ACTION ITEM — Using the records below, filter for lines that contain the string "просто" and copy them out.

DATASET RECORDS —
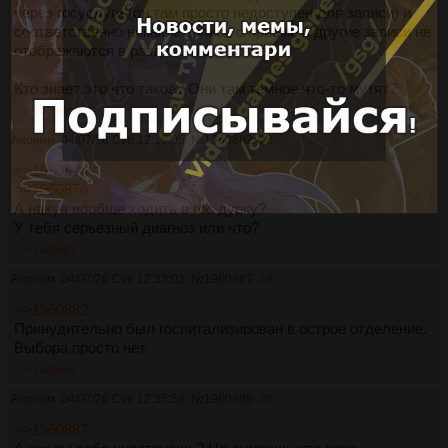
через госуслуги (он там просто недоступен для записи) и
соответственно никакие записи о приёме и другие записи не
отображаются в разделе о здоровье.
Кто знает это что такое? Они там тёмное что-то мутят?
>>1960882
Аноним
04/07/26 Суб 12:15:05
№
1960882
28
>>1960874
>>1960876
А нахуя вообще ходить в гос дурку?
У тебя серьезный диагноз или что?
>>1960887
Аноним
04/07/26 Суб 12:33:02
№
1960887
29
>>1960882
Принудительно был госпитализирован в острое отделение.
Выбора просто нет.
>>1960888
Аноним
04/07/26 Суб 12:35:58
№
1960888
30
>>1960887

--

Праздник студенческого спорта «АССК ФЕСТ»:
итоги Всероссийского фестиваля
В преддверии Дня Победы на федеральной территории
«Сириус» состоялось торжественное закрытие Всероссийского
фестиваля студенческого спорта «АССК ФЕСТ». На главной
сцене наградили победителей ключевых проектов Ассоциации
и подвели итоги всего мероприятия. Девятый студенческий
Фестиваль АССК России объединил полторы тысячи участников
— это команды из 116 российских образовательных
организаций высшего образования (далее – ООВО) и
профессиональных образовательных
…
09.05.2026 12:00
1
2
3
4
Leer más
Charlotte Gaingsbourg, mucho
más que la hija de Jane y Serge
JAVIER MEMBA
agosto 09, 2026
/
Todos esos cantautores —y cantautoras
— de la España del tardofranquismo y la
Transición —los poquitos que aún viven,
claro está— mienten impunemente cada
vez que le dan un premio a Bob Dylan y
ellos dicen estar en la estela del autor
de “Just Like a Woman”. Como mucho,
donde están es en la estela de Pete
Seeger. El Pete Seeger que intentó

ANSWER SPACE —
через госуслуги (он там просто недоступен для записи) и
Выбора просто нет.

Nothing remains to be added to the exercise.